• _WORK REQUEST_
Reproduce all of the records word for word, omitting the pictures.

== Segment start ==

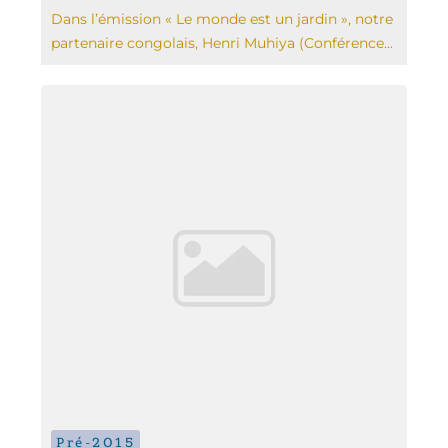
Dans l’émission « Le monde est un jardin », notre
partenaire congolais, Henri Muhiya (Conférence...
Pré-2015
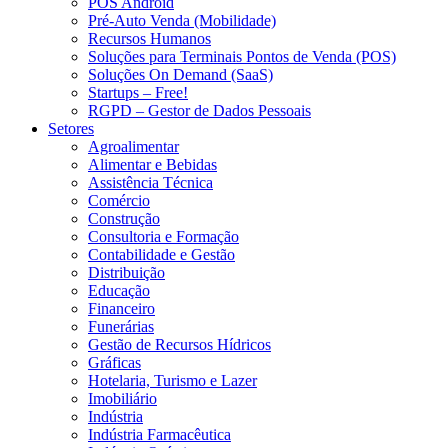
POS Android
Pré-Auto Venda (Mobilidade)
Recursos Humanos
Soluções para Terminais Pontos de Venda (POS)
Soluções On Demand (SaaS)
Startups – Free!
RGPD – Gestor de Dados Pessoais
Setores
Agroalimentar
Alimentar e Bebidas
Assistência Técnica
Comércio
Construção
Consultoria e Formação
Contabilidade e Gestão
Distribuição
Educação
Financeiro
Funerárias
Gestão de Recursos Hídricos
Gráficas
Hotelaria, Turismo e Lazer
Imobiliário
Indústria
Indústria Farmacêutica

== Segment end ==

• _OUTPUT OF THE TASK_
Dans l’émission « Le monde est un jardin », notre
partenaire congolais, Henri Muhiya (Conférence...
Pré-2015
POS Android
Pré-Auto Venda (Mobilidade)
Recursos Humanos
Soluções para Terminais Pontos de Venda (POS)
Soluções On Demand (SaaS)
Startups – Free!
RGPD – Gestor de Dados Pessoais
Setores
Agroalimentar
Alimentar e Bebidas
Assistência Técnica
Comércio
Construção
Consultoria e Formação
Contabilidade e Gestão
Distribuição
Educação
Financeiro
Funerárias
Gestão de Recursos Hídricos
Gráficas
Hotelaria, Turismo e Lazer
Imobiliário
Indústria
Indústria Farmacêutica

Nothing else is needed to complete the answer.